Work request: The records below are to be reproduced exactly, with the pictures left out.

*** Given data Section Begins ***

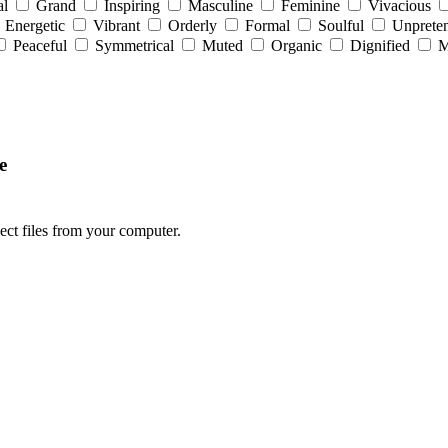
al
Grand
Inspiring
Masculine
Feminine
Vivacious
Energetic
Vibrant
Orderly
Formal
Soulful
Unpreten
Peaceful
Symmetrical
Muted
Organic
Dignified
M
e
lect files from your computer.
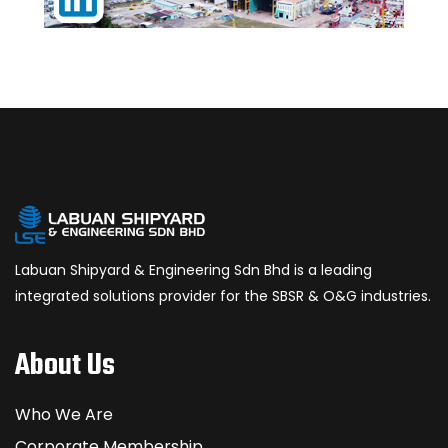
Labuan Shipyard & Engineering Sdn Bhd is a leading
integrated solutions provider for the SBSR & O&G industries.
About Us
Who We Are
Corporate Membership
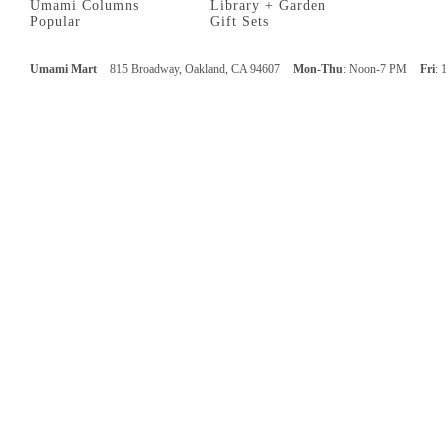
Umami Columns
Library + Garden
Popular
Gift Sets
Umami Mart
815 Broadway, Oakland, CA 94607
Mon-Thu
: Noon-7 PM
Fri
:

*** Given data Section Ends ***

Answer space:
al
Grand
Inspiring
Masculine
Feminine
Vivacious
Energetic
Vibrant
Orderly
Formal
Soulful
Unpreten
Peaceful
Symmetrical
Muted
Organic
Dignified
M
e
lect files from your computer.
Labuan Shipyard & Engineering Sdn Bhd is a leading
integrated solutions provider for the SBSR & O&G industries.
About Us
Who We Are
Corporate Membership
Umami Columns
Library + Garden
Popular
Gift Sets
Umami Mart
815 Broadway, Oakland, CA 94607
Mon-Thu
: Noon-7 PM
Fri
:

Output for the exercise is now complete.